From your benchmark I see that you didn't provide results for boost::multiprecision::fixed_int, but rather for boost::multiprecision::** backends::cpp_int_backend. I tried to update boost multiprecision branch, but boost/mutliprecision/backends directory appeared to be empty.
Many thanks for the use case - in point of fact it's proved pretty hard to
get a general purpose solution anywhere near your special-purpose code - simply because your code is so simple
I wouldn't say so. The only simple thing about my extended_int implementation is that it implements 3 basic operations: addition, subtraction and multiplication. But I don't see any problems on extending it to support division and other arithmetic operations. My point is that for fixed integer class it's not a good idea to represent negative numbers as two's complement. The main point of my benchmark was to compare fixed int implementations. And those should not have much performance difference in construction of temporary variables.
Ah, you probably misunderstood what I meant.
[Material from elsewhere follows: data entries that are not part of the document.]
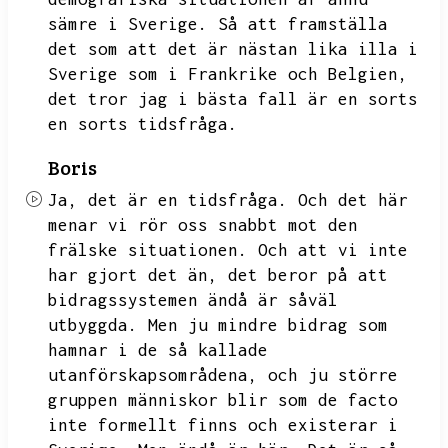
sämre i Sverige.
Så att framställa
det som att det är nästan lika illa i
Sverige som i Frankrike och Belgien,
det tror jag i bästa fall är en sorts
en sorts tidsfråga.
Boris
Ja,
det är en tidsfråga.
Och det här
menar vi rör oss snabbt mot den
frälske situationen.
Och att vi inte
har gjort det än,
det beror på att
bidragssystemen ändå är såväl
utbyggda.
Men ju mindre bidrag som
hamnar i de så kallade
utanförskapsområdena,
och ju större
gruppen människor blir som de facto
inte formellt finns och existerar i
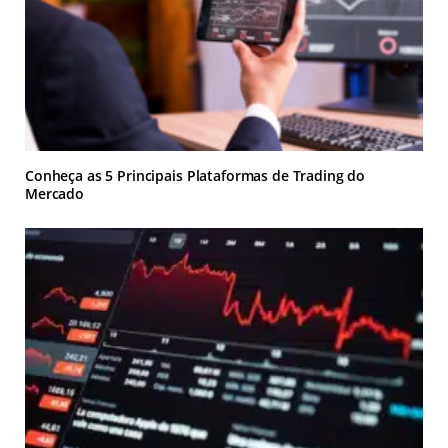
Conheça as 5 Principais Plataformas de Trading do
Mercado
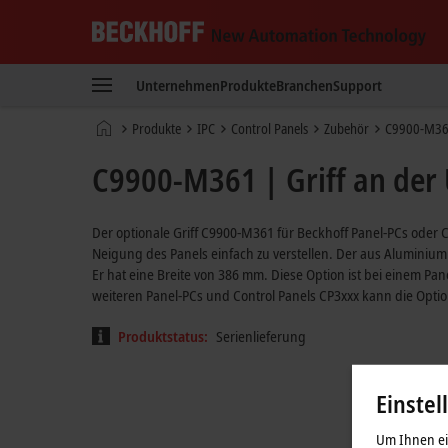
Beckhoff
-
Unternehmen
Produkte
Branchen
Support
New
Automation
Startseite
Produkte
IPC
Control Panels
Zubehör
C9900-M3
Technology
C9900-M361 | Griff an der 
Der optionale Griff C9900-M361 für Beckhoff Panel-PCs oder Co
Neigung des Panels einfach zu verstellen. Der aus Aluminium 
Er hat eine Breite von 386 mm. Diese Option ist bei einem Pa
weiteren Panel-PCs und Control Panels CP3xxx kann die Optio
Produktstatus:
Serienlieferung
Einstel
Um Ihnen ein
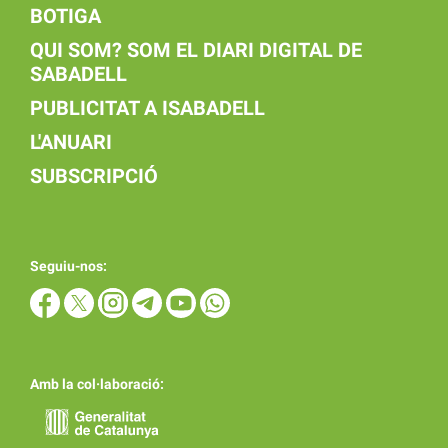
BOTIGA
QUI SOM? SOM EL DIARI DIGITAL DE
SABADELL
PUBLICITAT A ISABADELL
L'ANUARI
SUBSCRIPCIÓ
Seguiu-nos:
Amb la col·laboració:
Let me give you a concrete example: Your multiplication code is fast, probably as fast as it can be in your particular use case, the limb counts never grow too large, so there are actually very few integer ops executed for a multiply. Now it so happens that multiplying by an integer (or big number with a single limb) can be optimised with it's own simpler routine, that's *much* quicker (as in order of magnitude quicker) for larger limb counts. But.... hooking that code into cpp_int made your benchmark run slightly slower... the cause is the extra check in there to see if the optimisation can be taken! Basically, in most cases, your routines are called with small numbers that execute so few integer ops, that seemingly trivial changes can have quite detrimental effects on runtime. There are other similar examples, but basically my case is that to make the integer type general purpose there are actually lots of these special case checks, each of which are there for a very good reason, but which collectively easily account for that 10% slowdown in my code compared to yours. In short there's no free lunch, what's an optimisation for X is often a dis-optimisation for Y.
I think what we are seeing in Andrii's use case may generalize across
quite a few different big number use cases.
Exactly, the main point of usage of fixed big integer class is that it doesn't require you to think about temporaries creation (except overflowing stack, but that's another topic). I would say that for math computations it is the best option in 90% of cases.
It would be good for Boost to have both big int implementations: with stack allocated backend and heap allocated backend. I was able to contact Arseniy Kapoulkine, who's big int implementation is under /sandbox/SOC/2007/bigint. Arseniy agreed to work with Boost group to solve any problems that prevent the standardization. I will try to come up with benchmarks of the current implementation based on the Voronoi code. It would be very nice to combine that implementation with boost multiprecision.
Ah, I should have been clearer what I've done here: the old 2's complement fixed_int class has gone. There is now "one true" C++ big-int implementation that handles both arbitrary precision and fixed precision cases using signed-magnitude representation. Again, another compromise: sign magnitude is actually very slightly slower than the old 2's complement code for some operations, but has enough other advantages to make it worthwhile (so you sold me on that). It also has a template parameter that lets you tune the size of the internal cache (the bit that's used before any memory allocation takes place). Again this is a compromise: testing with my Miller Rabin code (another very important use case), increasing the internal cache size could actually make things worse if you happened to choose an "unfortunate" value compared to the size of the int's being tested. However, increasing some more so that no memory allocation ever happens then drops runtime down dramatically. Basically what I'm saying here, is there is no one true configuration, that offers the very best performance in all cases, if there was, we'd probably all be using GMP ;-) John. PS, the next step is to start stealing some more special case code from the SOC project.... I fully expect that to make your benchmarks run very slightly more slowly, but is necessary for other use cases....